Hi AV users,
Let me give you a brief of what we are trying to achieve and the current methodology that we have. Kindly suggest alternatives.
We have POS (point of sales data) for a retail company at a store, item, week level. The most important datapoint is the quantity and sales for different items on a daily basis, which can be aggregated to weekly, monthly as we like. Most of the products (items) have promotions in different format (price reduction/clearance/ BOGO offers//Support features (like flyers etc). Suppose we have all the data consolidated as week_id, item_id, store_id, Region_id (several stores in one region), Category_id (several items in one category), promotion related data (flags or promo units/promo sales for an item).
Currently, we are building a model at region, category level ( because of lesser number of models to develop) and getting it for store | item level by looking at contribution of a store in a region/ item in a category as a percentage.
The technique that we are using is linear regression and the variables are different promotion variable flags (types), holiday_flag, pay_day_flag, temperature and other climate data, seasonality index etc. We are finding out both promo sales (keeping the coeff of promo related variables) and actual sales (all variables). We are finding the non promo baseline sales by subtracting these two.
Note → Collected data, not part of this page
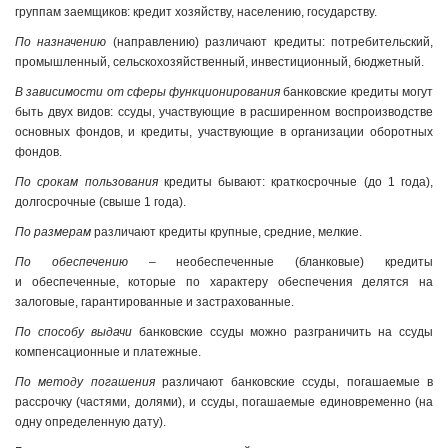
группам заемщиков: кредит хозяйству, населению, государству.
По назначению
(направлению) различают кредиты: потребительский,
промышленный, сельскохозяйственный, инвестиционный, бюджетный.
В зависимости от сферы функционирования
банковские кредиты могут
быть двух видов: ссуды, участвующие в расширенном воспроизводстве
основных фондов, и кредиты, участвующие в организации оборотных
фондов.
По срокам пользования
кредиты бывают: краткосрочные (до 1 года),
долгосрочные (свыше 1 года).
По размерам
различают кредиты крупные, средние, мелкие.
По обеспечению
– необеспеченные (бланковые) кредиты
и обеспеченные, которые по характеру обеспечения делятся на
залоговые, гарантированные и застрахованные.
По способу выдачи
банковские ссуды можно разграничить на ссуды
компенсационные и платежные.
По методу погашения
различают банковские ссуды, погашаемые в
рассрочку (частями, долями), и ссуды, погашаемые единовременно (на
одну определенную дату).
IMO, this is not the right way to do this, since error in baseline estimates will be high. Also, baseline estimates will have high correlation with promotion. please suggest alternative ways to forecast non-promo baseline sales. The challenge is unavailability of continuos non promo time-series data . The objective of predicting the baseline sales is to get effectivess of promotions by attributing the difference of actual sales minus baseline sales to promotions.